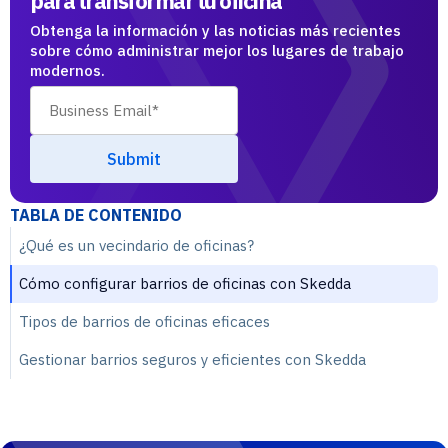
para transformar tu oficina
Obtenga la información y las noticias más recientes
sobre cómo administrar mejor los lugares de trabajo
modernos.
TABLA DE CONTENIDO
¿Qué es un vecindario de oficinas?
Cómo configurar barrios de oficinas con Skedda
Tipos de barrios de oficinas eficaces
Gestionar barrios seguros y eficientes con Skedda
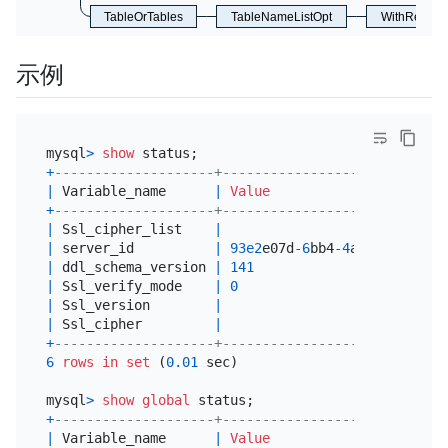
TableOrTables
TableNameListOpt
WithReadLo
示例
mysql
>
show
+
--------------------+----------------------------
|
 Variable_name      
|
Value
+
--------------------+----------------------------
|
 Ssl_cipher_list    
|
|
 server_id          
|
93e2
e07d
-6
bb4
-4
a1b
-90
b7
-
e03
|
 ddl_schema_version 
|
141
|
 Ssl_verify_mode    
|
0
|
 Ssl_version        
|
|
 Ssl_cipher         
|
+
--------------------+----------------------------
6
rows
in
set
 (
0.01
 sec)

mysql
>
show
global
+
--------------------+----------------------------
|
 Variable_name      
|
Value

+ + +

* What you are asked to do:
Looking through the data above, copy out each line in which the string "oficinas" occurs.

* Exercise solution:
¿Qué es un vecindario de oficinas?
Cómo configurar barrios de oficinas con Skedda
Tipos de barrios de oficinas eficaces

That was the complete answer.